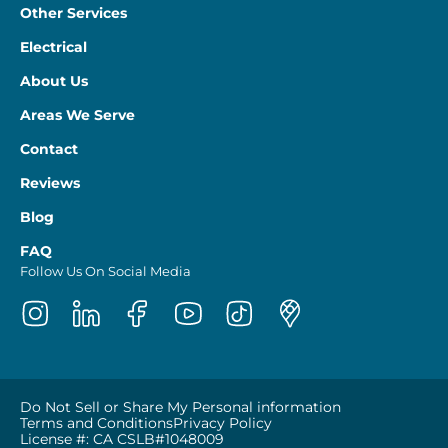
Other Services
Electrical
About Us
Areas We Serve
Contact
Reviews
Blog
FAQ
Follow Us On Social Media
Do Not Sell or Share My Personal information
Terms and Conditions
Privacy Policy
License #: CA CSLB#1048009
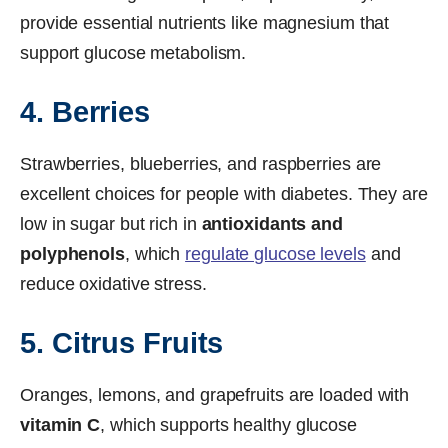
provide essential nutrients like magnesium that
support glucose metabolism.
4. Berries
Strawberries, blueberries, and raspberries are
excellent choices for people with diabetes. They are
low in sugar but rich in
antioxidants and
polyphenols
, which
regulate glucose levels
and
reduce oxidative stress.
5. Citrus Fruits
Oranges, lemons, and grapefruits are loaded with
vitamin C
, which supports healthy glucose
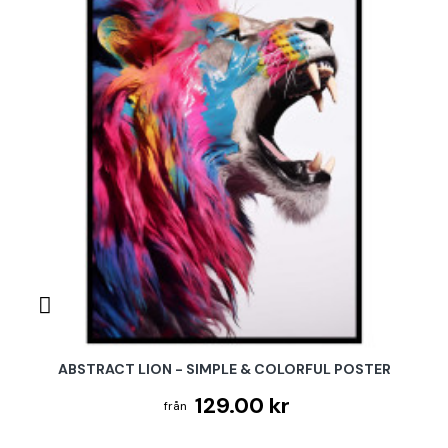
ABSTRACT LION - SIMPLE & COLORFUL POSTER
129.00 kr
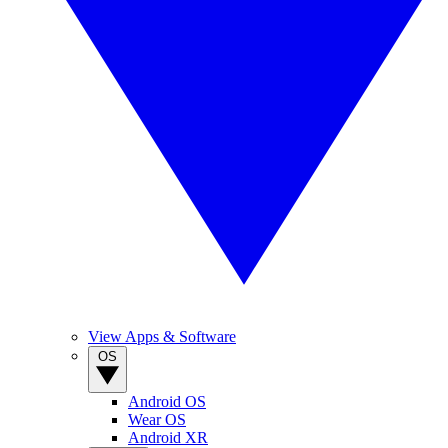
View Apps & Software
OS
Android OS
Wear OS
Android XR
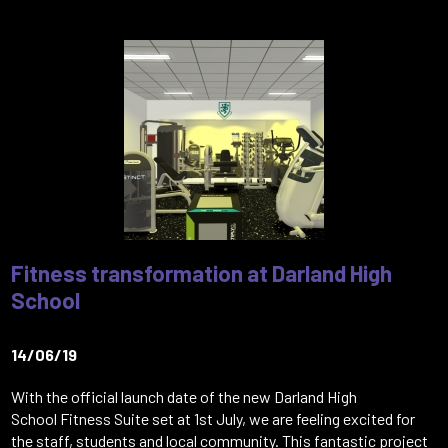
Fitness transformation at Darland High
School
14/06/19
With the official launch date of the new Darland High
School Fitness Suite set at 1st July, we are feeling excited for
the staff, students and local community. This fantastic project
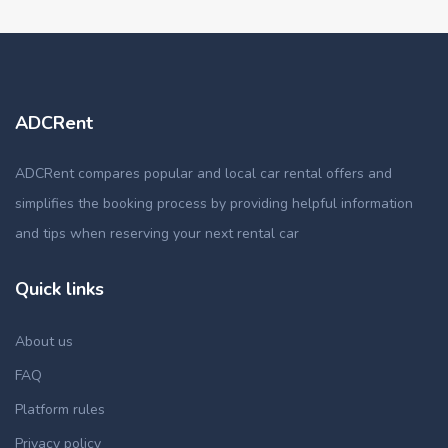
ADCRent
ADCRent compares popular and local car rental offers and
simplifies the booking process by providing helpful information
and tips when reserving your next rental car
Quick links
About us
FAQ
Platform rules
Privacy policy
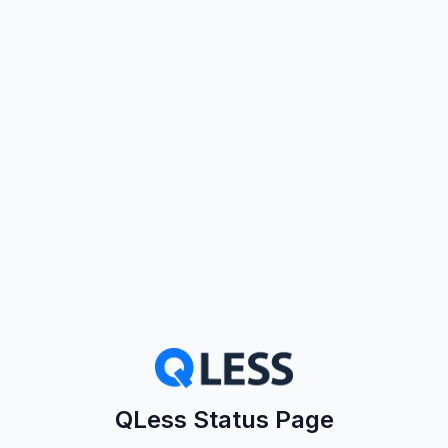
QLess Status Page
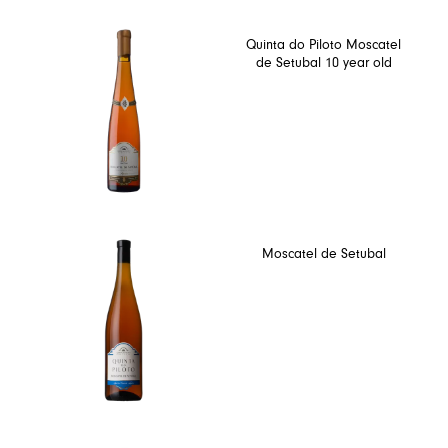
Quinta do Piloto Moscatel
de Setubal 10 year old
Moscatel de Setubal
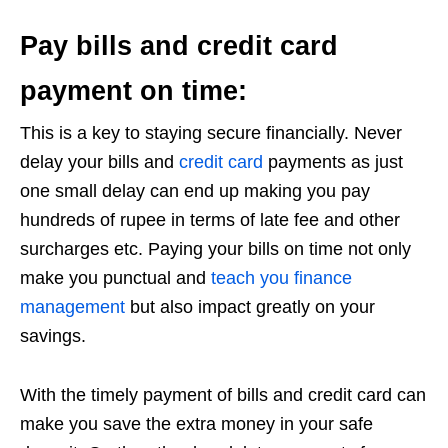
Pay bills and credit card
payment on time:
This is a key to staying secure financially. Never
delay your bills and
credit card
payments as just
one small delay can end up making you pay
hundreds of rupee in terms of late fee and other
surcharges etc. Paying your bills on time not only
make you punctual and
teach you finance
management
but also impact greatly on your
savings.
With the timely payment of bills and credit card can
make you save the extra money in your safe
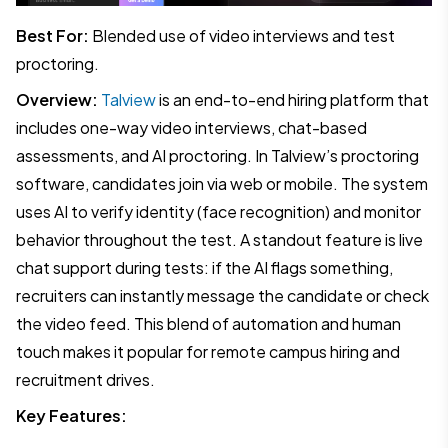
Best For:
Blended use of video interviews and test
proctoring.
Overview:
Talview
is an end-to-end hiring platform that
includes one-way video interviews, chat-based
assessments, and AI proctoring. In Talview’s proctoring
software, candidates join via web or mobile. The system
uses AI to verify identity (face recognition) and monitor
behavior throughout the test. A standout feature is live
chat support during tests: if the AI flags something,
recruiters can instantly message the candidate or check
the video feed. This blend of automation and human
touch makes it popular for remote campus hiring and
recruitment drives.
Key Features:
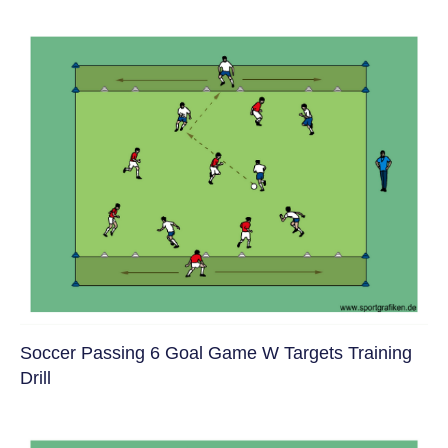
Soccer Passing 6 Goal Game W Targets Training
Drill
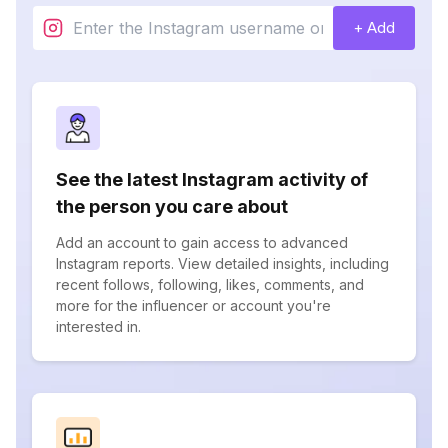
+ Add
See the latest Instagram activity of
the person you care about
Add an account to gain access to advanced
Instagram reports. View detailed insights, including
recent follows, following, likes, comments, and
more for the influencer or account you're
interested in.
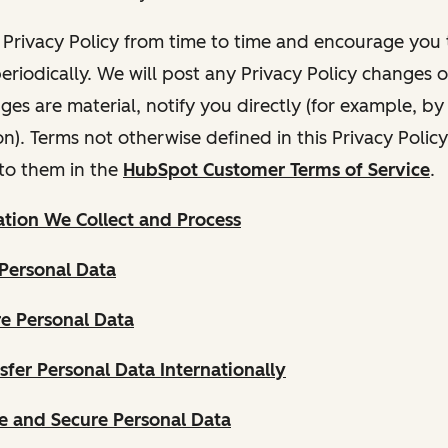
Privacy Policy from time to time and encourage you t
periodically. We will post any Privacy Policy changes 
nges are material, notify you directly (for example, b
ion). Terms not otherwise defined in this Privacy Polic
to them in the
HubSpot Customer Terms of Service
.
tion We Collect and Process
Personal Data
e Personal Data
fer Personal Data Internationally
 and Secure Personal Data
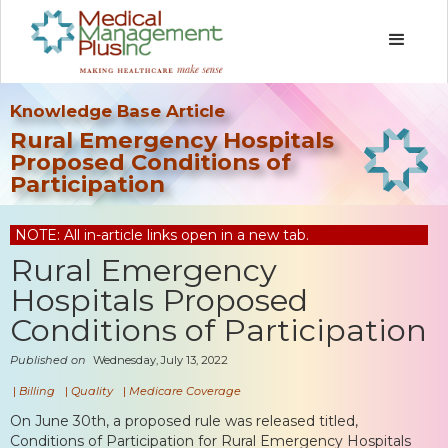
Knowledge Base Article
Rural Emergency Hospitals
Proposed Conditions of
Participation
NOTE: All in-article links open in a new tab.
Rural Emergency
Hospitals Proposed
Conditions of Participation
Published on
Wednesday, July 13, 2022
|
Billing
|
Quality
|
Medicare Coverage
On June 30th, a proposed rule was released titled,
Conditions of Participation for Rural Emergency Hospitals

Task prompt: Go through the listing above and copy each line where the string "glucose" appears.

Result of the task:
support glucose metabolism.
regulate glucose levels
, which supports healthy glucose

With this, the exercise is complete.